Back then, our family was poor, and we didn't have a television to watch the weather forecast. My grandmother said that you could tell whether it would be sunny or rainy the next day just by looking at the smoke rising from the kitchen chimney. Smoke rising straight up into the sky meant sunny weather, while thin smoke spreading horizontally foreshadowed a rainy day. Therefore, every time my mother bought me a brand new outfit or a pair of plastic sandals, I would eagerly run out to the yard, tilt my head back to watch the evening smoke from the chimney, hoping for a clear sky the next day so I could show it off to my friends at school. Even now, I can't forget those thin wisps of smoke, swirling and lingering above the kitchen roofs of the houses in the neighborhood at dusk—like ethereal mists, both simple and strangely poetic.

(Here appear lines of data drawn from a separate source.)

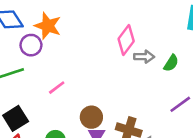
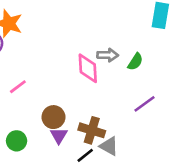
pink diamond: (126, 40) -> (88, 68), moved, turned -40

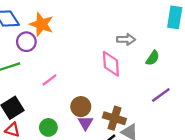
gray arrow: (108, 55) -> (126, 39), moved

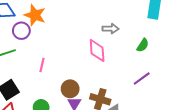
green semicircle: (153, 58) -> (143, 45), moved
pink line: (50, 80) -> (42, 65), turned -40

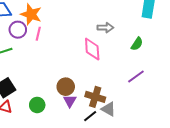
pink line: (42, 65) -> (38, 34), moved

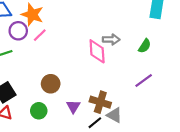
gray arrow: (105, 28) -> (111, 39), moved
pink line: (38, 34) -> (40, 35), turned 32
brown circle: (66, 87) -> (51, 84), moved

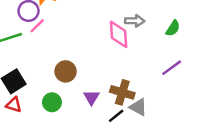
pink line: (40, 35) -> (37, 26), moved

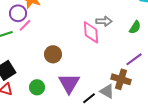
brown circle: (66, 71) -> (53, 54), moved
brown cross: (122, 92) -> (121, 79), moved
purple triangle: (91, 97) -> (69, 83), size x1.6

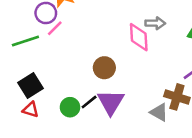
brown circle: (53, 54) -> (104, 68), moved
black line: (89, 98) -> (89, 102), moved

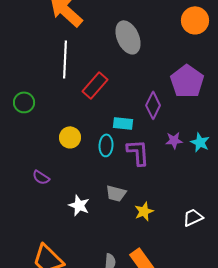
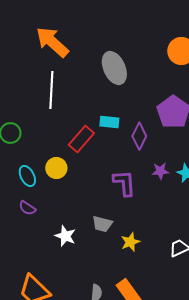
red rectangle: (95, 85) -> (81, 139), moved
cyan rectangle: (123, 123) -> (109, 122), moved
cyan ellipse: (106, 145) -> (27, 176), moved, turned -30

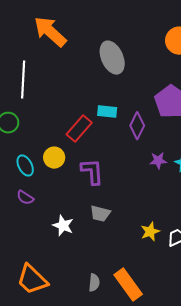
white line: (51, 90) -> (23, 80), moved
purple L-shape: (124, 183) -> (92, 172), moved
yellow star: (130, 242) -> (150, 232), moved

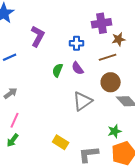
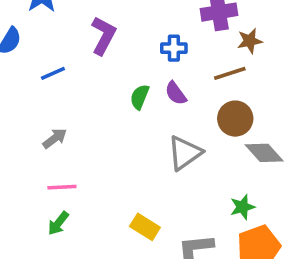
pink line: (15, 120) -> (62, 187), turned 63

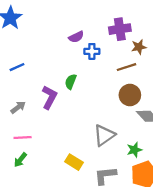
purple L-shape: (103, 36) -> (49, 97), moved
purple semicircle: (176, 93) -> (76, 37), moved, turned -80
gray triangle: (185, 153) -> (104, 135), moved

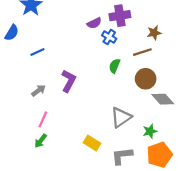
purple cross: (120, 29) -> (120, 16), moved
blue cross: (92, 51) -> (109, 37), turned 32
green semicircle: (71, 82) -> (115, 66), moved
pink line: (23, 137) -> (43, 119), turned -63

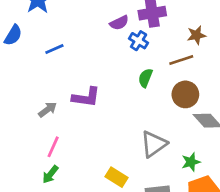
blue line: (37, 52) -> (54, 49), moved
purple L-shape: (69, 81) -> (86, 97), turned 70

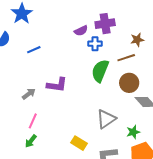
blue cross: (139, 41) -> (95, 44), turned -32
green semicircle: (145, 78) -> (100, 71), size x1.6

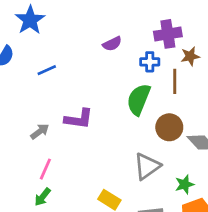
purple cross: (105, 24) -> (168, 34), moved
blue cross: (95, 44) -> (150, 62), moved
brown line: (126, 58) -> (175, 81), turned -72
brown circle: (129, 83) -> (169, 127), moved

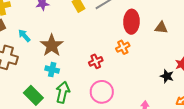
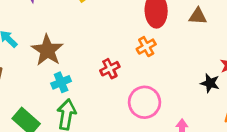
cyan cross: (52, 70) -> (61, 82), moved, turned -32
pink circle: (102, 92) -> (144, 102), moved

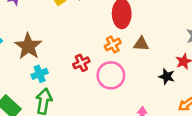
brown triangle: (198, 16) -> (141, 44), moved
pink circle: (144, 102) -> (111, 75), moved

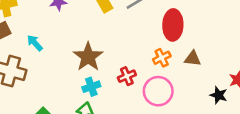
brown star: (28, 46) -> (88, 57), moved
cyan cross: (40, 74) -> (91, 87), moved

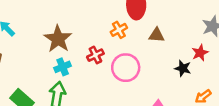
orange cross: (162, 58) -> (119, 30), moved

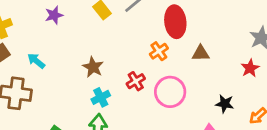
brown star: (58, 39) -> (93, 67), size x0.7
black star: (183, 68) -> (225, 104), moved

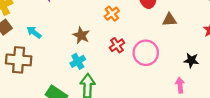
orange cross: (159, 51) -> (112, 14), moved
cyan cross: (101, 97) -> (78, 61), moved

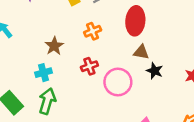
brown triangle: (169, 20) -> (141, 52), moved
black star: (191, 60) -> (155, 71), moved

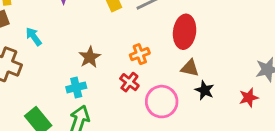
orange cross: (93, 31) -> (140, 54), moved
red cross: (89, 66) -> (129, 82), turned -35

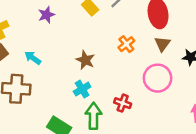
brown triangle: (190, 68) -> (162, 44), moved, turned -49
red cross: (129, 82) -> (123, 103), moved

From a young age, children born in the countryside became close to the kitchen. In the old thatched kitchen, my mother taught us how to stack firewood to start a fire, how to cook rice, boil water, and stir pig feed... and also told us stories about the legend of "the vegetable vendor," about the camaraderie and neighborly spirit on cold winter afternoons. Every day, on my way home from school, my stomach rumbling with hunger, I just wanted to run home as fast as I could. My mother's kitchen fire was always the first image that came to mind because it had the pungent, spicy smell of straw and hay mixed with the aroma of rice bubbling in the pot on the stove, or simply the smell of the dishes my mother cooked. Without anyone telling us to, my sisters and I would gather around the fire after school, warming our cracked, cold hands and listening to my mother's stories, feeling an unusual sense of peace.

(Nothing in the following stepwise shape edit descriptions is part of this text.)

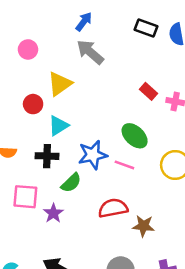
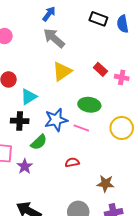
yellow triangle: (60, 84) -> (62, 71), moved
green ellipse: (135, 136) -> (89, 105), turned -35
red semicircle: (113, 208) -> (72, 162), size x0.6
brown star: (143, 226) -> (106, 184), moved

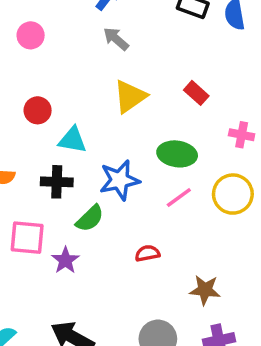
gray arrow: (54, 38) -> (116, 39), size x0.7
pink cross: (122, 77) -> (242, 135), moved
cyan triangle: (29, 97) -> (72, 140), turned 42
pink line: (81, 128) -> (179, 198), moved, turned -56

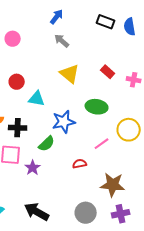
yellow triangle: (130, 96) -> (70, 74), turned -45
pink cross: (242, 135) -> (134, 80), moved
black cross: (57, 182) -> (18, 128), moved
pink line: (179, 198) -> (102, 144), moved
brown star: (205, 290) -> (113, 185), size x1.4

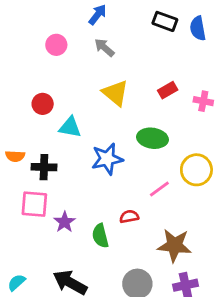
pink circle: (13, 39) -> (56, 45), moved
red rectangle: (108, 72) -> (168, 90), turned -72
green semicircle: (47, 144) -> (100, 236), moved, turned 120

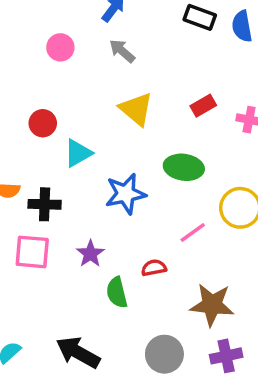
cyan triangle: (70, 127) -> (78, 153), turned -40
purple star: (65, 222) -> (90, 254), moved

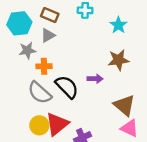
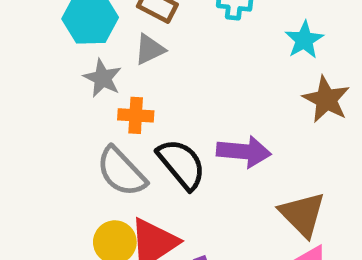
gray star: (27, 50) -> (103, 78), turned 30
brown star: (118, 60) -> (326, 99), moved, turned 30
purple arrow: (95, 79) -> (244, 152), size x1.5

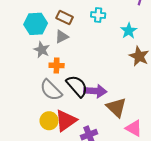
purple arrow: (244, 152) -> (95, 91), moved
brown triangle: (302, 214) -> (116, 107), moved

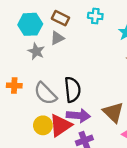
orange cross: (57, 65) -> (14, 86), moved
black semicircle: (77, 86) -> (72, 90), turned 35
purple arrow: (95, 91) -> (78, 116), moved

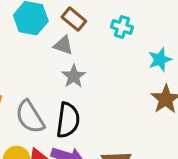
gray triangle: (57, 38) -> (63, 45), turned 32
gray star: (36, 51) -> (74, 76), moved

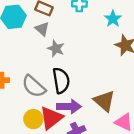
gray triangle: (63, 45) -> (42, 29), turned 40

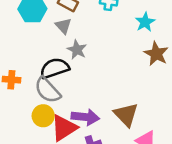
black semicircle: (61, 81) -> (55, 68), moved, turned -105
yellow circle: (33, 119) -> (43, 116), moved

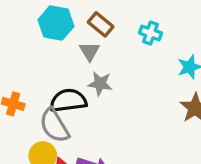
gray star: (77, 50) -> (100, 84), turned -30

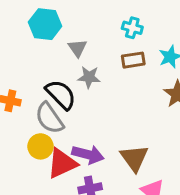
brown rectangle: (101, 24) -> (133, 60), moved, turned -45
black semicircle: (68, 101) -> (61, 95), turned 56

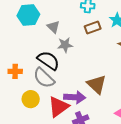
yellow circle: (41, 146) -> (31, 99), moved
brown triangle: (134, 158) -> (97, 84), moved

Back then, firewood was scarce, so my family mainly cooked with straw, rice husks, and dried leaves. Because of this, our drinking water was sometimes tainted with smoke; our white rice would sometimes turn yellow in one corner or be covered in ash – a very familiar occurrence for clumsy, playful farm children like us. I remember one time, my younger sibling was punished by our mother for being so engrossed in playing that the rice buried in the ash had its lid lifted. When our parents came home from working in the fields and took the pot off the stove, half the rice was stuck with ash and inedible.
On cold, rainy days, the straw was damp, so the kitchen was always full of smoke. The smoke didn't rise high but lingered on the tiled roof and swirled around in the small kitchen, making my face smudged with soot, my eyes and nose running. Yet I still grinned, blowing on the hot, fragrant roasted sweet potatoes or corn cobs to eat. I loved cooking with the straw stove the most; the leftover rice grains in the straw crackled and popped into tiny white puffed rice. Every time I saw puffed rice in the stove, I would quickly use a stick to scoop them out and eat them to stave off hunger. Sometimes, I would secretly take a few strands of rice crackers that my mother used to make soup, put them in the stove, and roast them until crispy—they tasted surprisingly delicious.
Time has quietly passed, and I've gradually grown up. Those simple, rustic memories are deeply etched in the depths of my soul. And then, somewhere, just by accidentally catching a whiff of kitchen smoke, childhood memories flood back, pure, dear, and incredibly warm. For me, the smell of kitchen smoke is the scent of the countryside, the smell of those childhood days that have brought tears to my eyes countless times, yet are enough to warm my heart for a lifetime.